Post 15 | HDPCD | Group Data in one or more PIG Relations

Hello everyone, thanks for coming back for the one more tutorial in this HDPCD certification series. In the last tutorial, we saw the process to transform the input data to match the hive schema. This tutorial focuses on the next functionality provided by Apache Pig – “GROUP” operation between one or more pig relations.

The GROUP operation in Apache PIG is quite similar to the SQL’s GROUP operation. Grouping can be performed based on a one or more column values. The output Pig relation contains only those records for which the columns passed in the GROUP clause have matching values. To explain this with an example, we are going to GROUP the weather data based on the station name.
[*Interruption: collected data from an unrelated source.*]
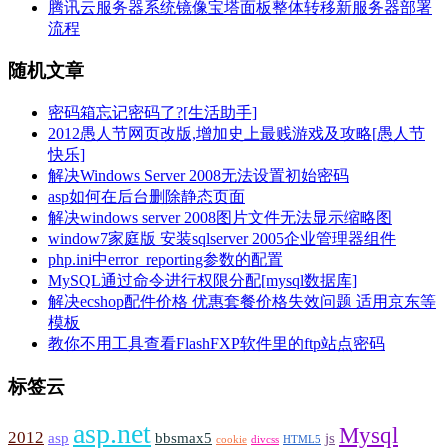
腾讯云服务器系统镜像宝塔面板整体转移新服务器部署
流程
随机文章
密码箱忘记密码了?[生活助手]
2012愚人节网页改版,增加史上最贱游戏及攻略[愚人节
快乐]
解决Windows Server 2008无法设置初始密码
asp如何在后台删除静态页面
解决windows server 2008图片文件无法显示缩略图
window7家庭版 安装sqlserver 2005企业管理器组件
php.ini中error_reporting参数的配置
MySQL通过命令进行权限分配[mysql数据库]
解决ecshop配件价格 优惠套餐价格失效问题 适用京东等
模板
教你不用工具查看FlashFXP软件里的ftp站点密码
标签云
asp.net
Mysql
2012
asp
bbsmax5
js
cookie
divcss
HTML5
Let us start with this, then you will know what I am talking about.

The input data is uploaded to my GitHub profile under HDPCD repository and you can download it by clicking here. For your reference, this input data post15.csv looks as follows.


SFO 2008 1 1 90 100 65
LAX 2008 1 2 89 111 67
DEN 2008 1 3 88 123 67
LAX 2009 10 1 12 132 34
DEN 2007 12 12 90 111 11

view raw
post15.csv
hosted with ❤ by GitHub

Above shown csv file can be created with the help of vi editor and we use the following commands to do that.

vi post15.csv

###

PASTE post15.csv contents here

save this by pressing (esc):wq(enter)

###

cat post15.csv

Following screenshot might help you to understand above commands.

pig group operation input file
pig group operation input file

Now, since we are going to run the pig script in the TEZ MODE, we must put this file in the HDFS. We are going to use the following set of commands to achieve this.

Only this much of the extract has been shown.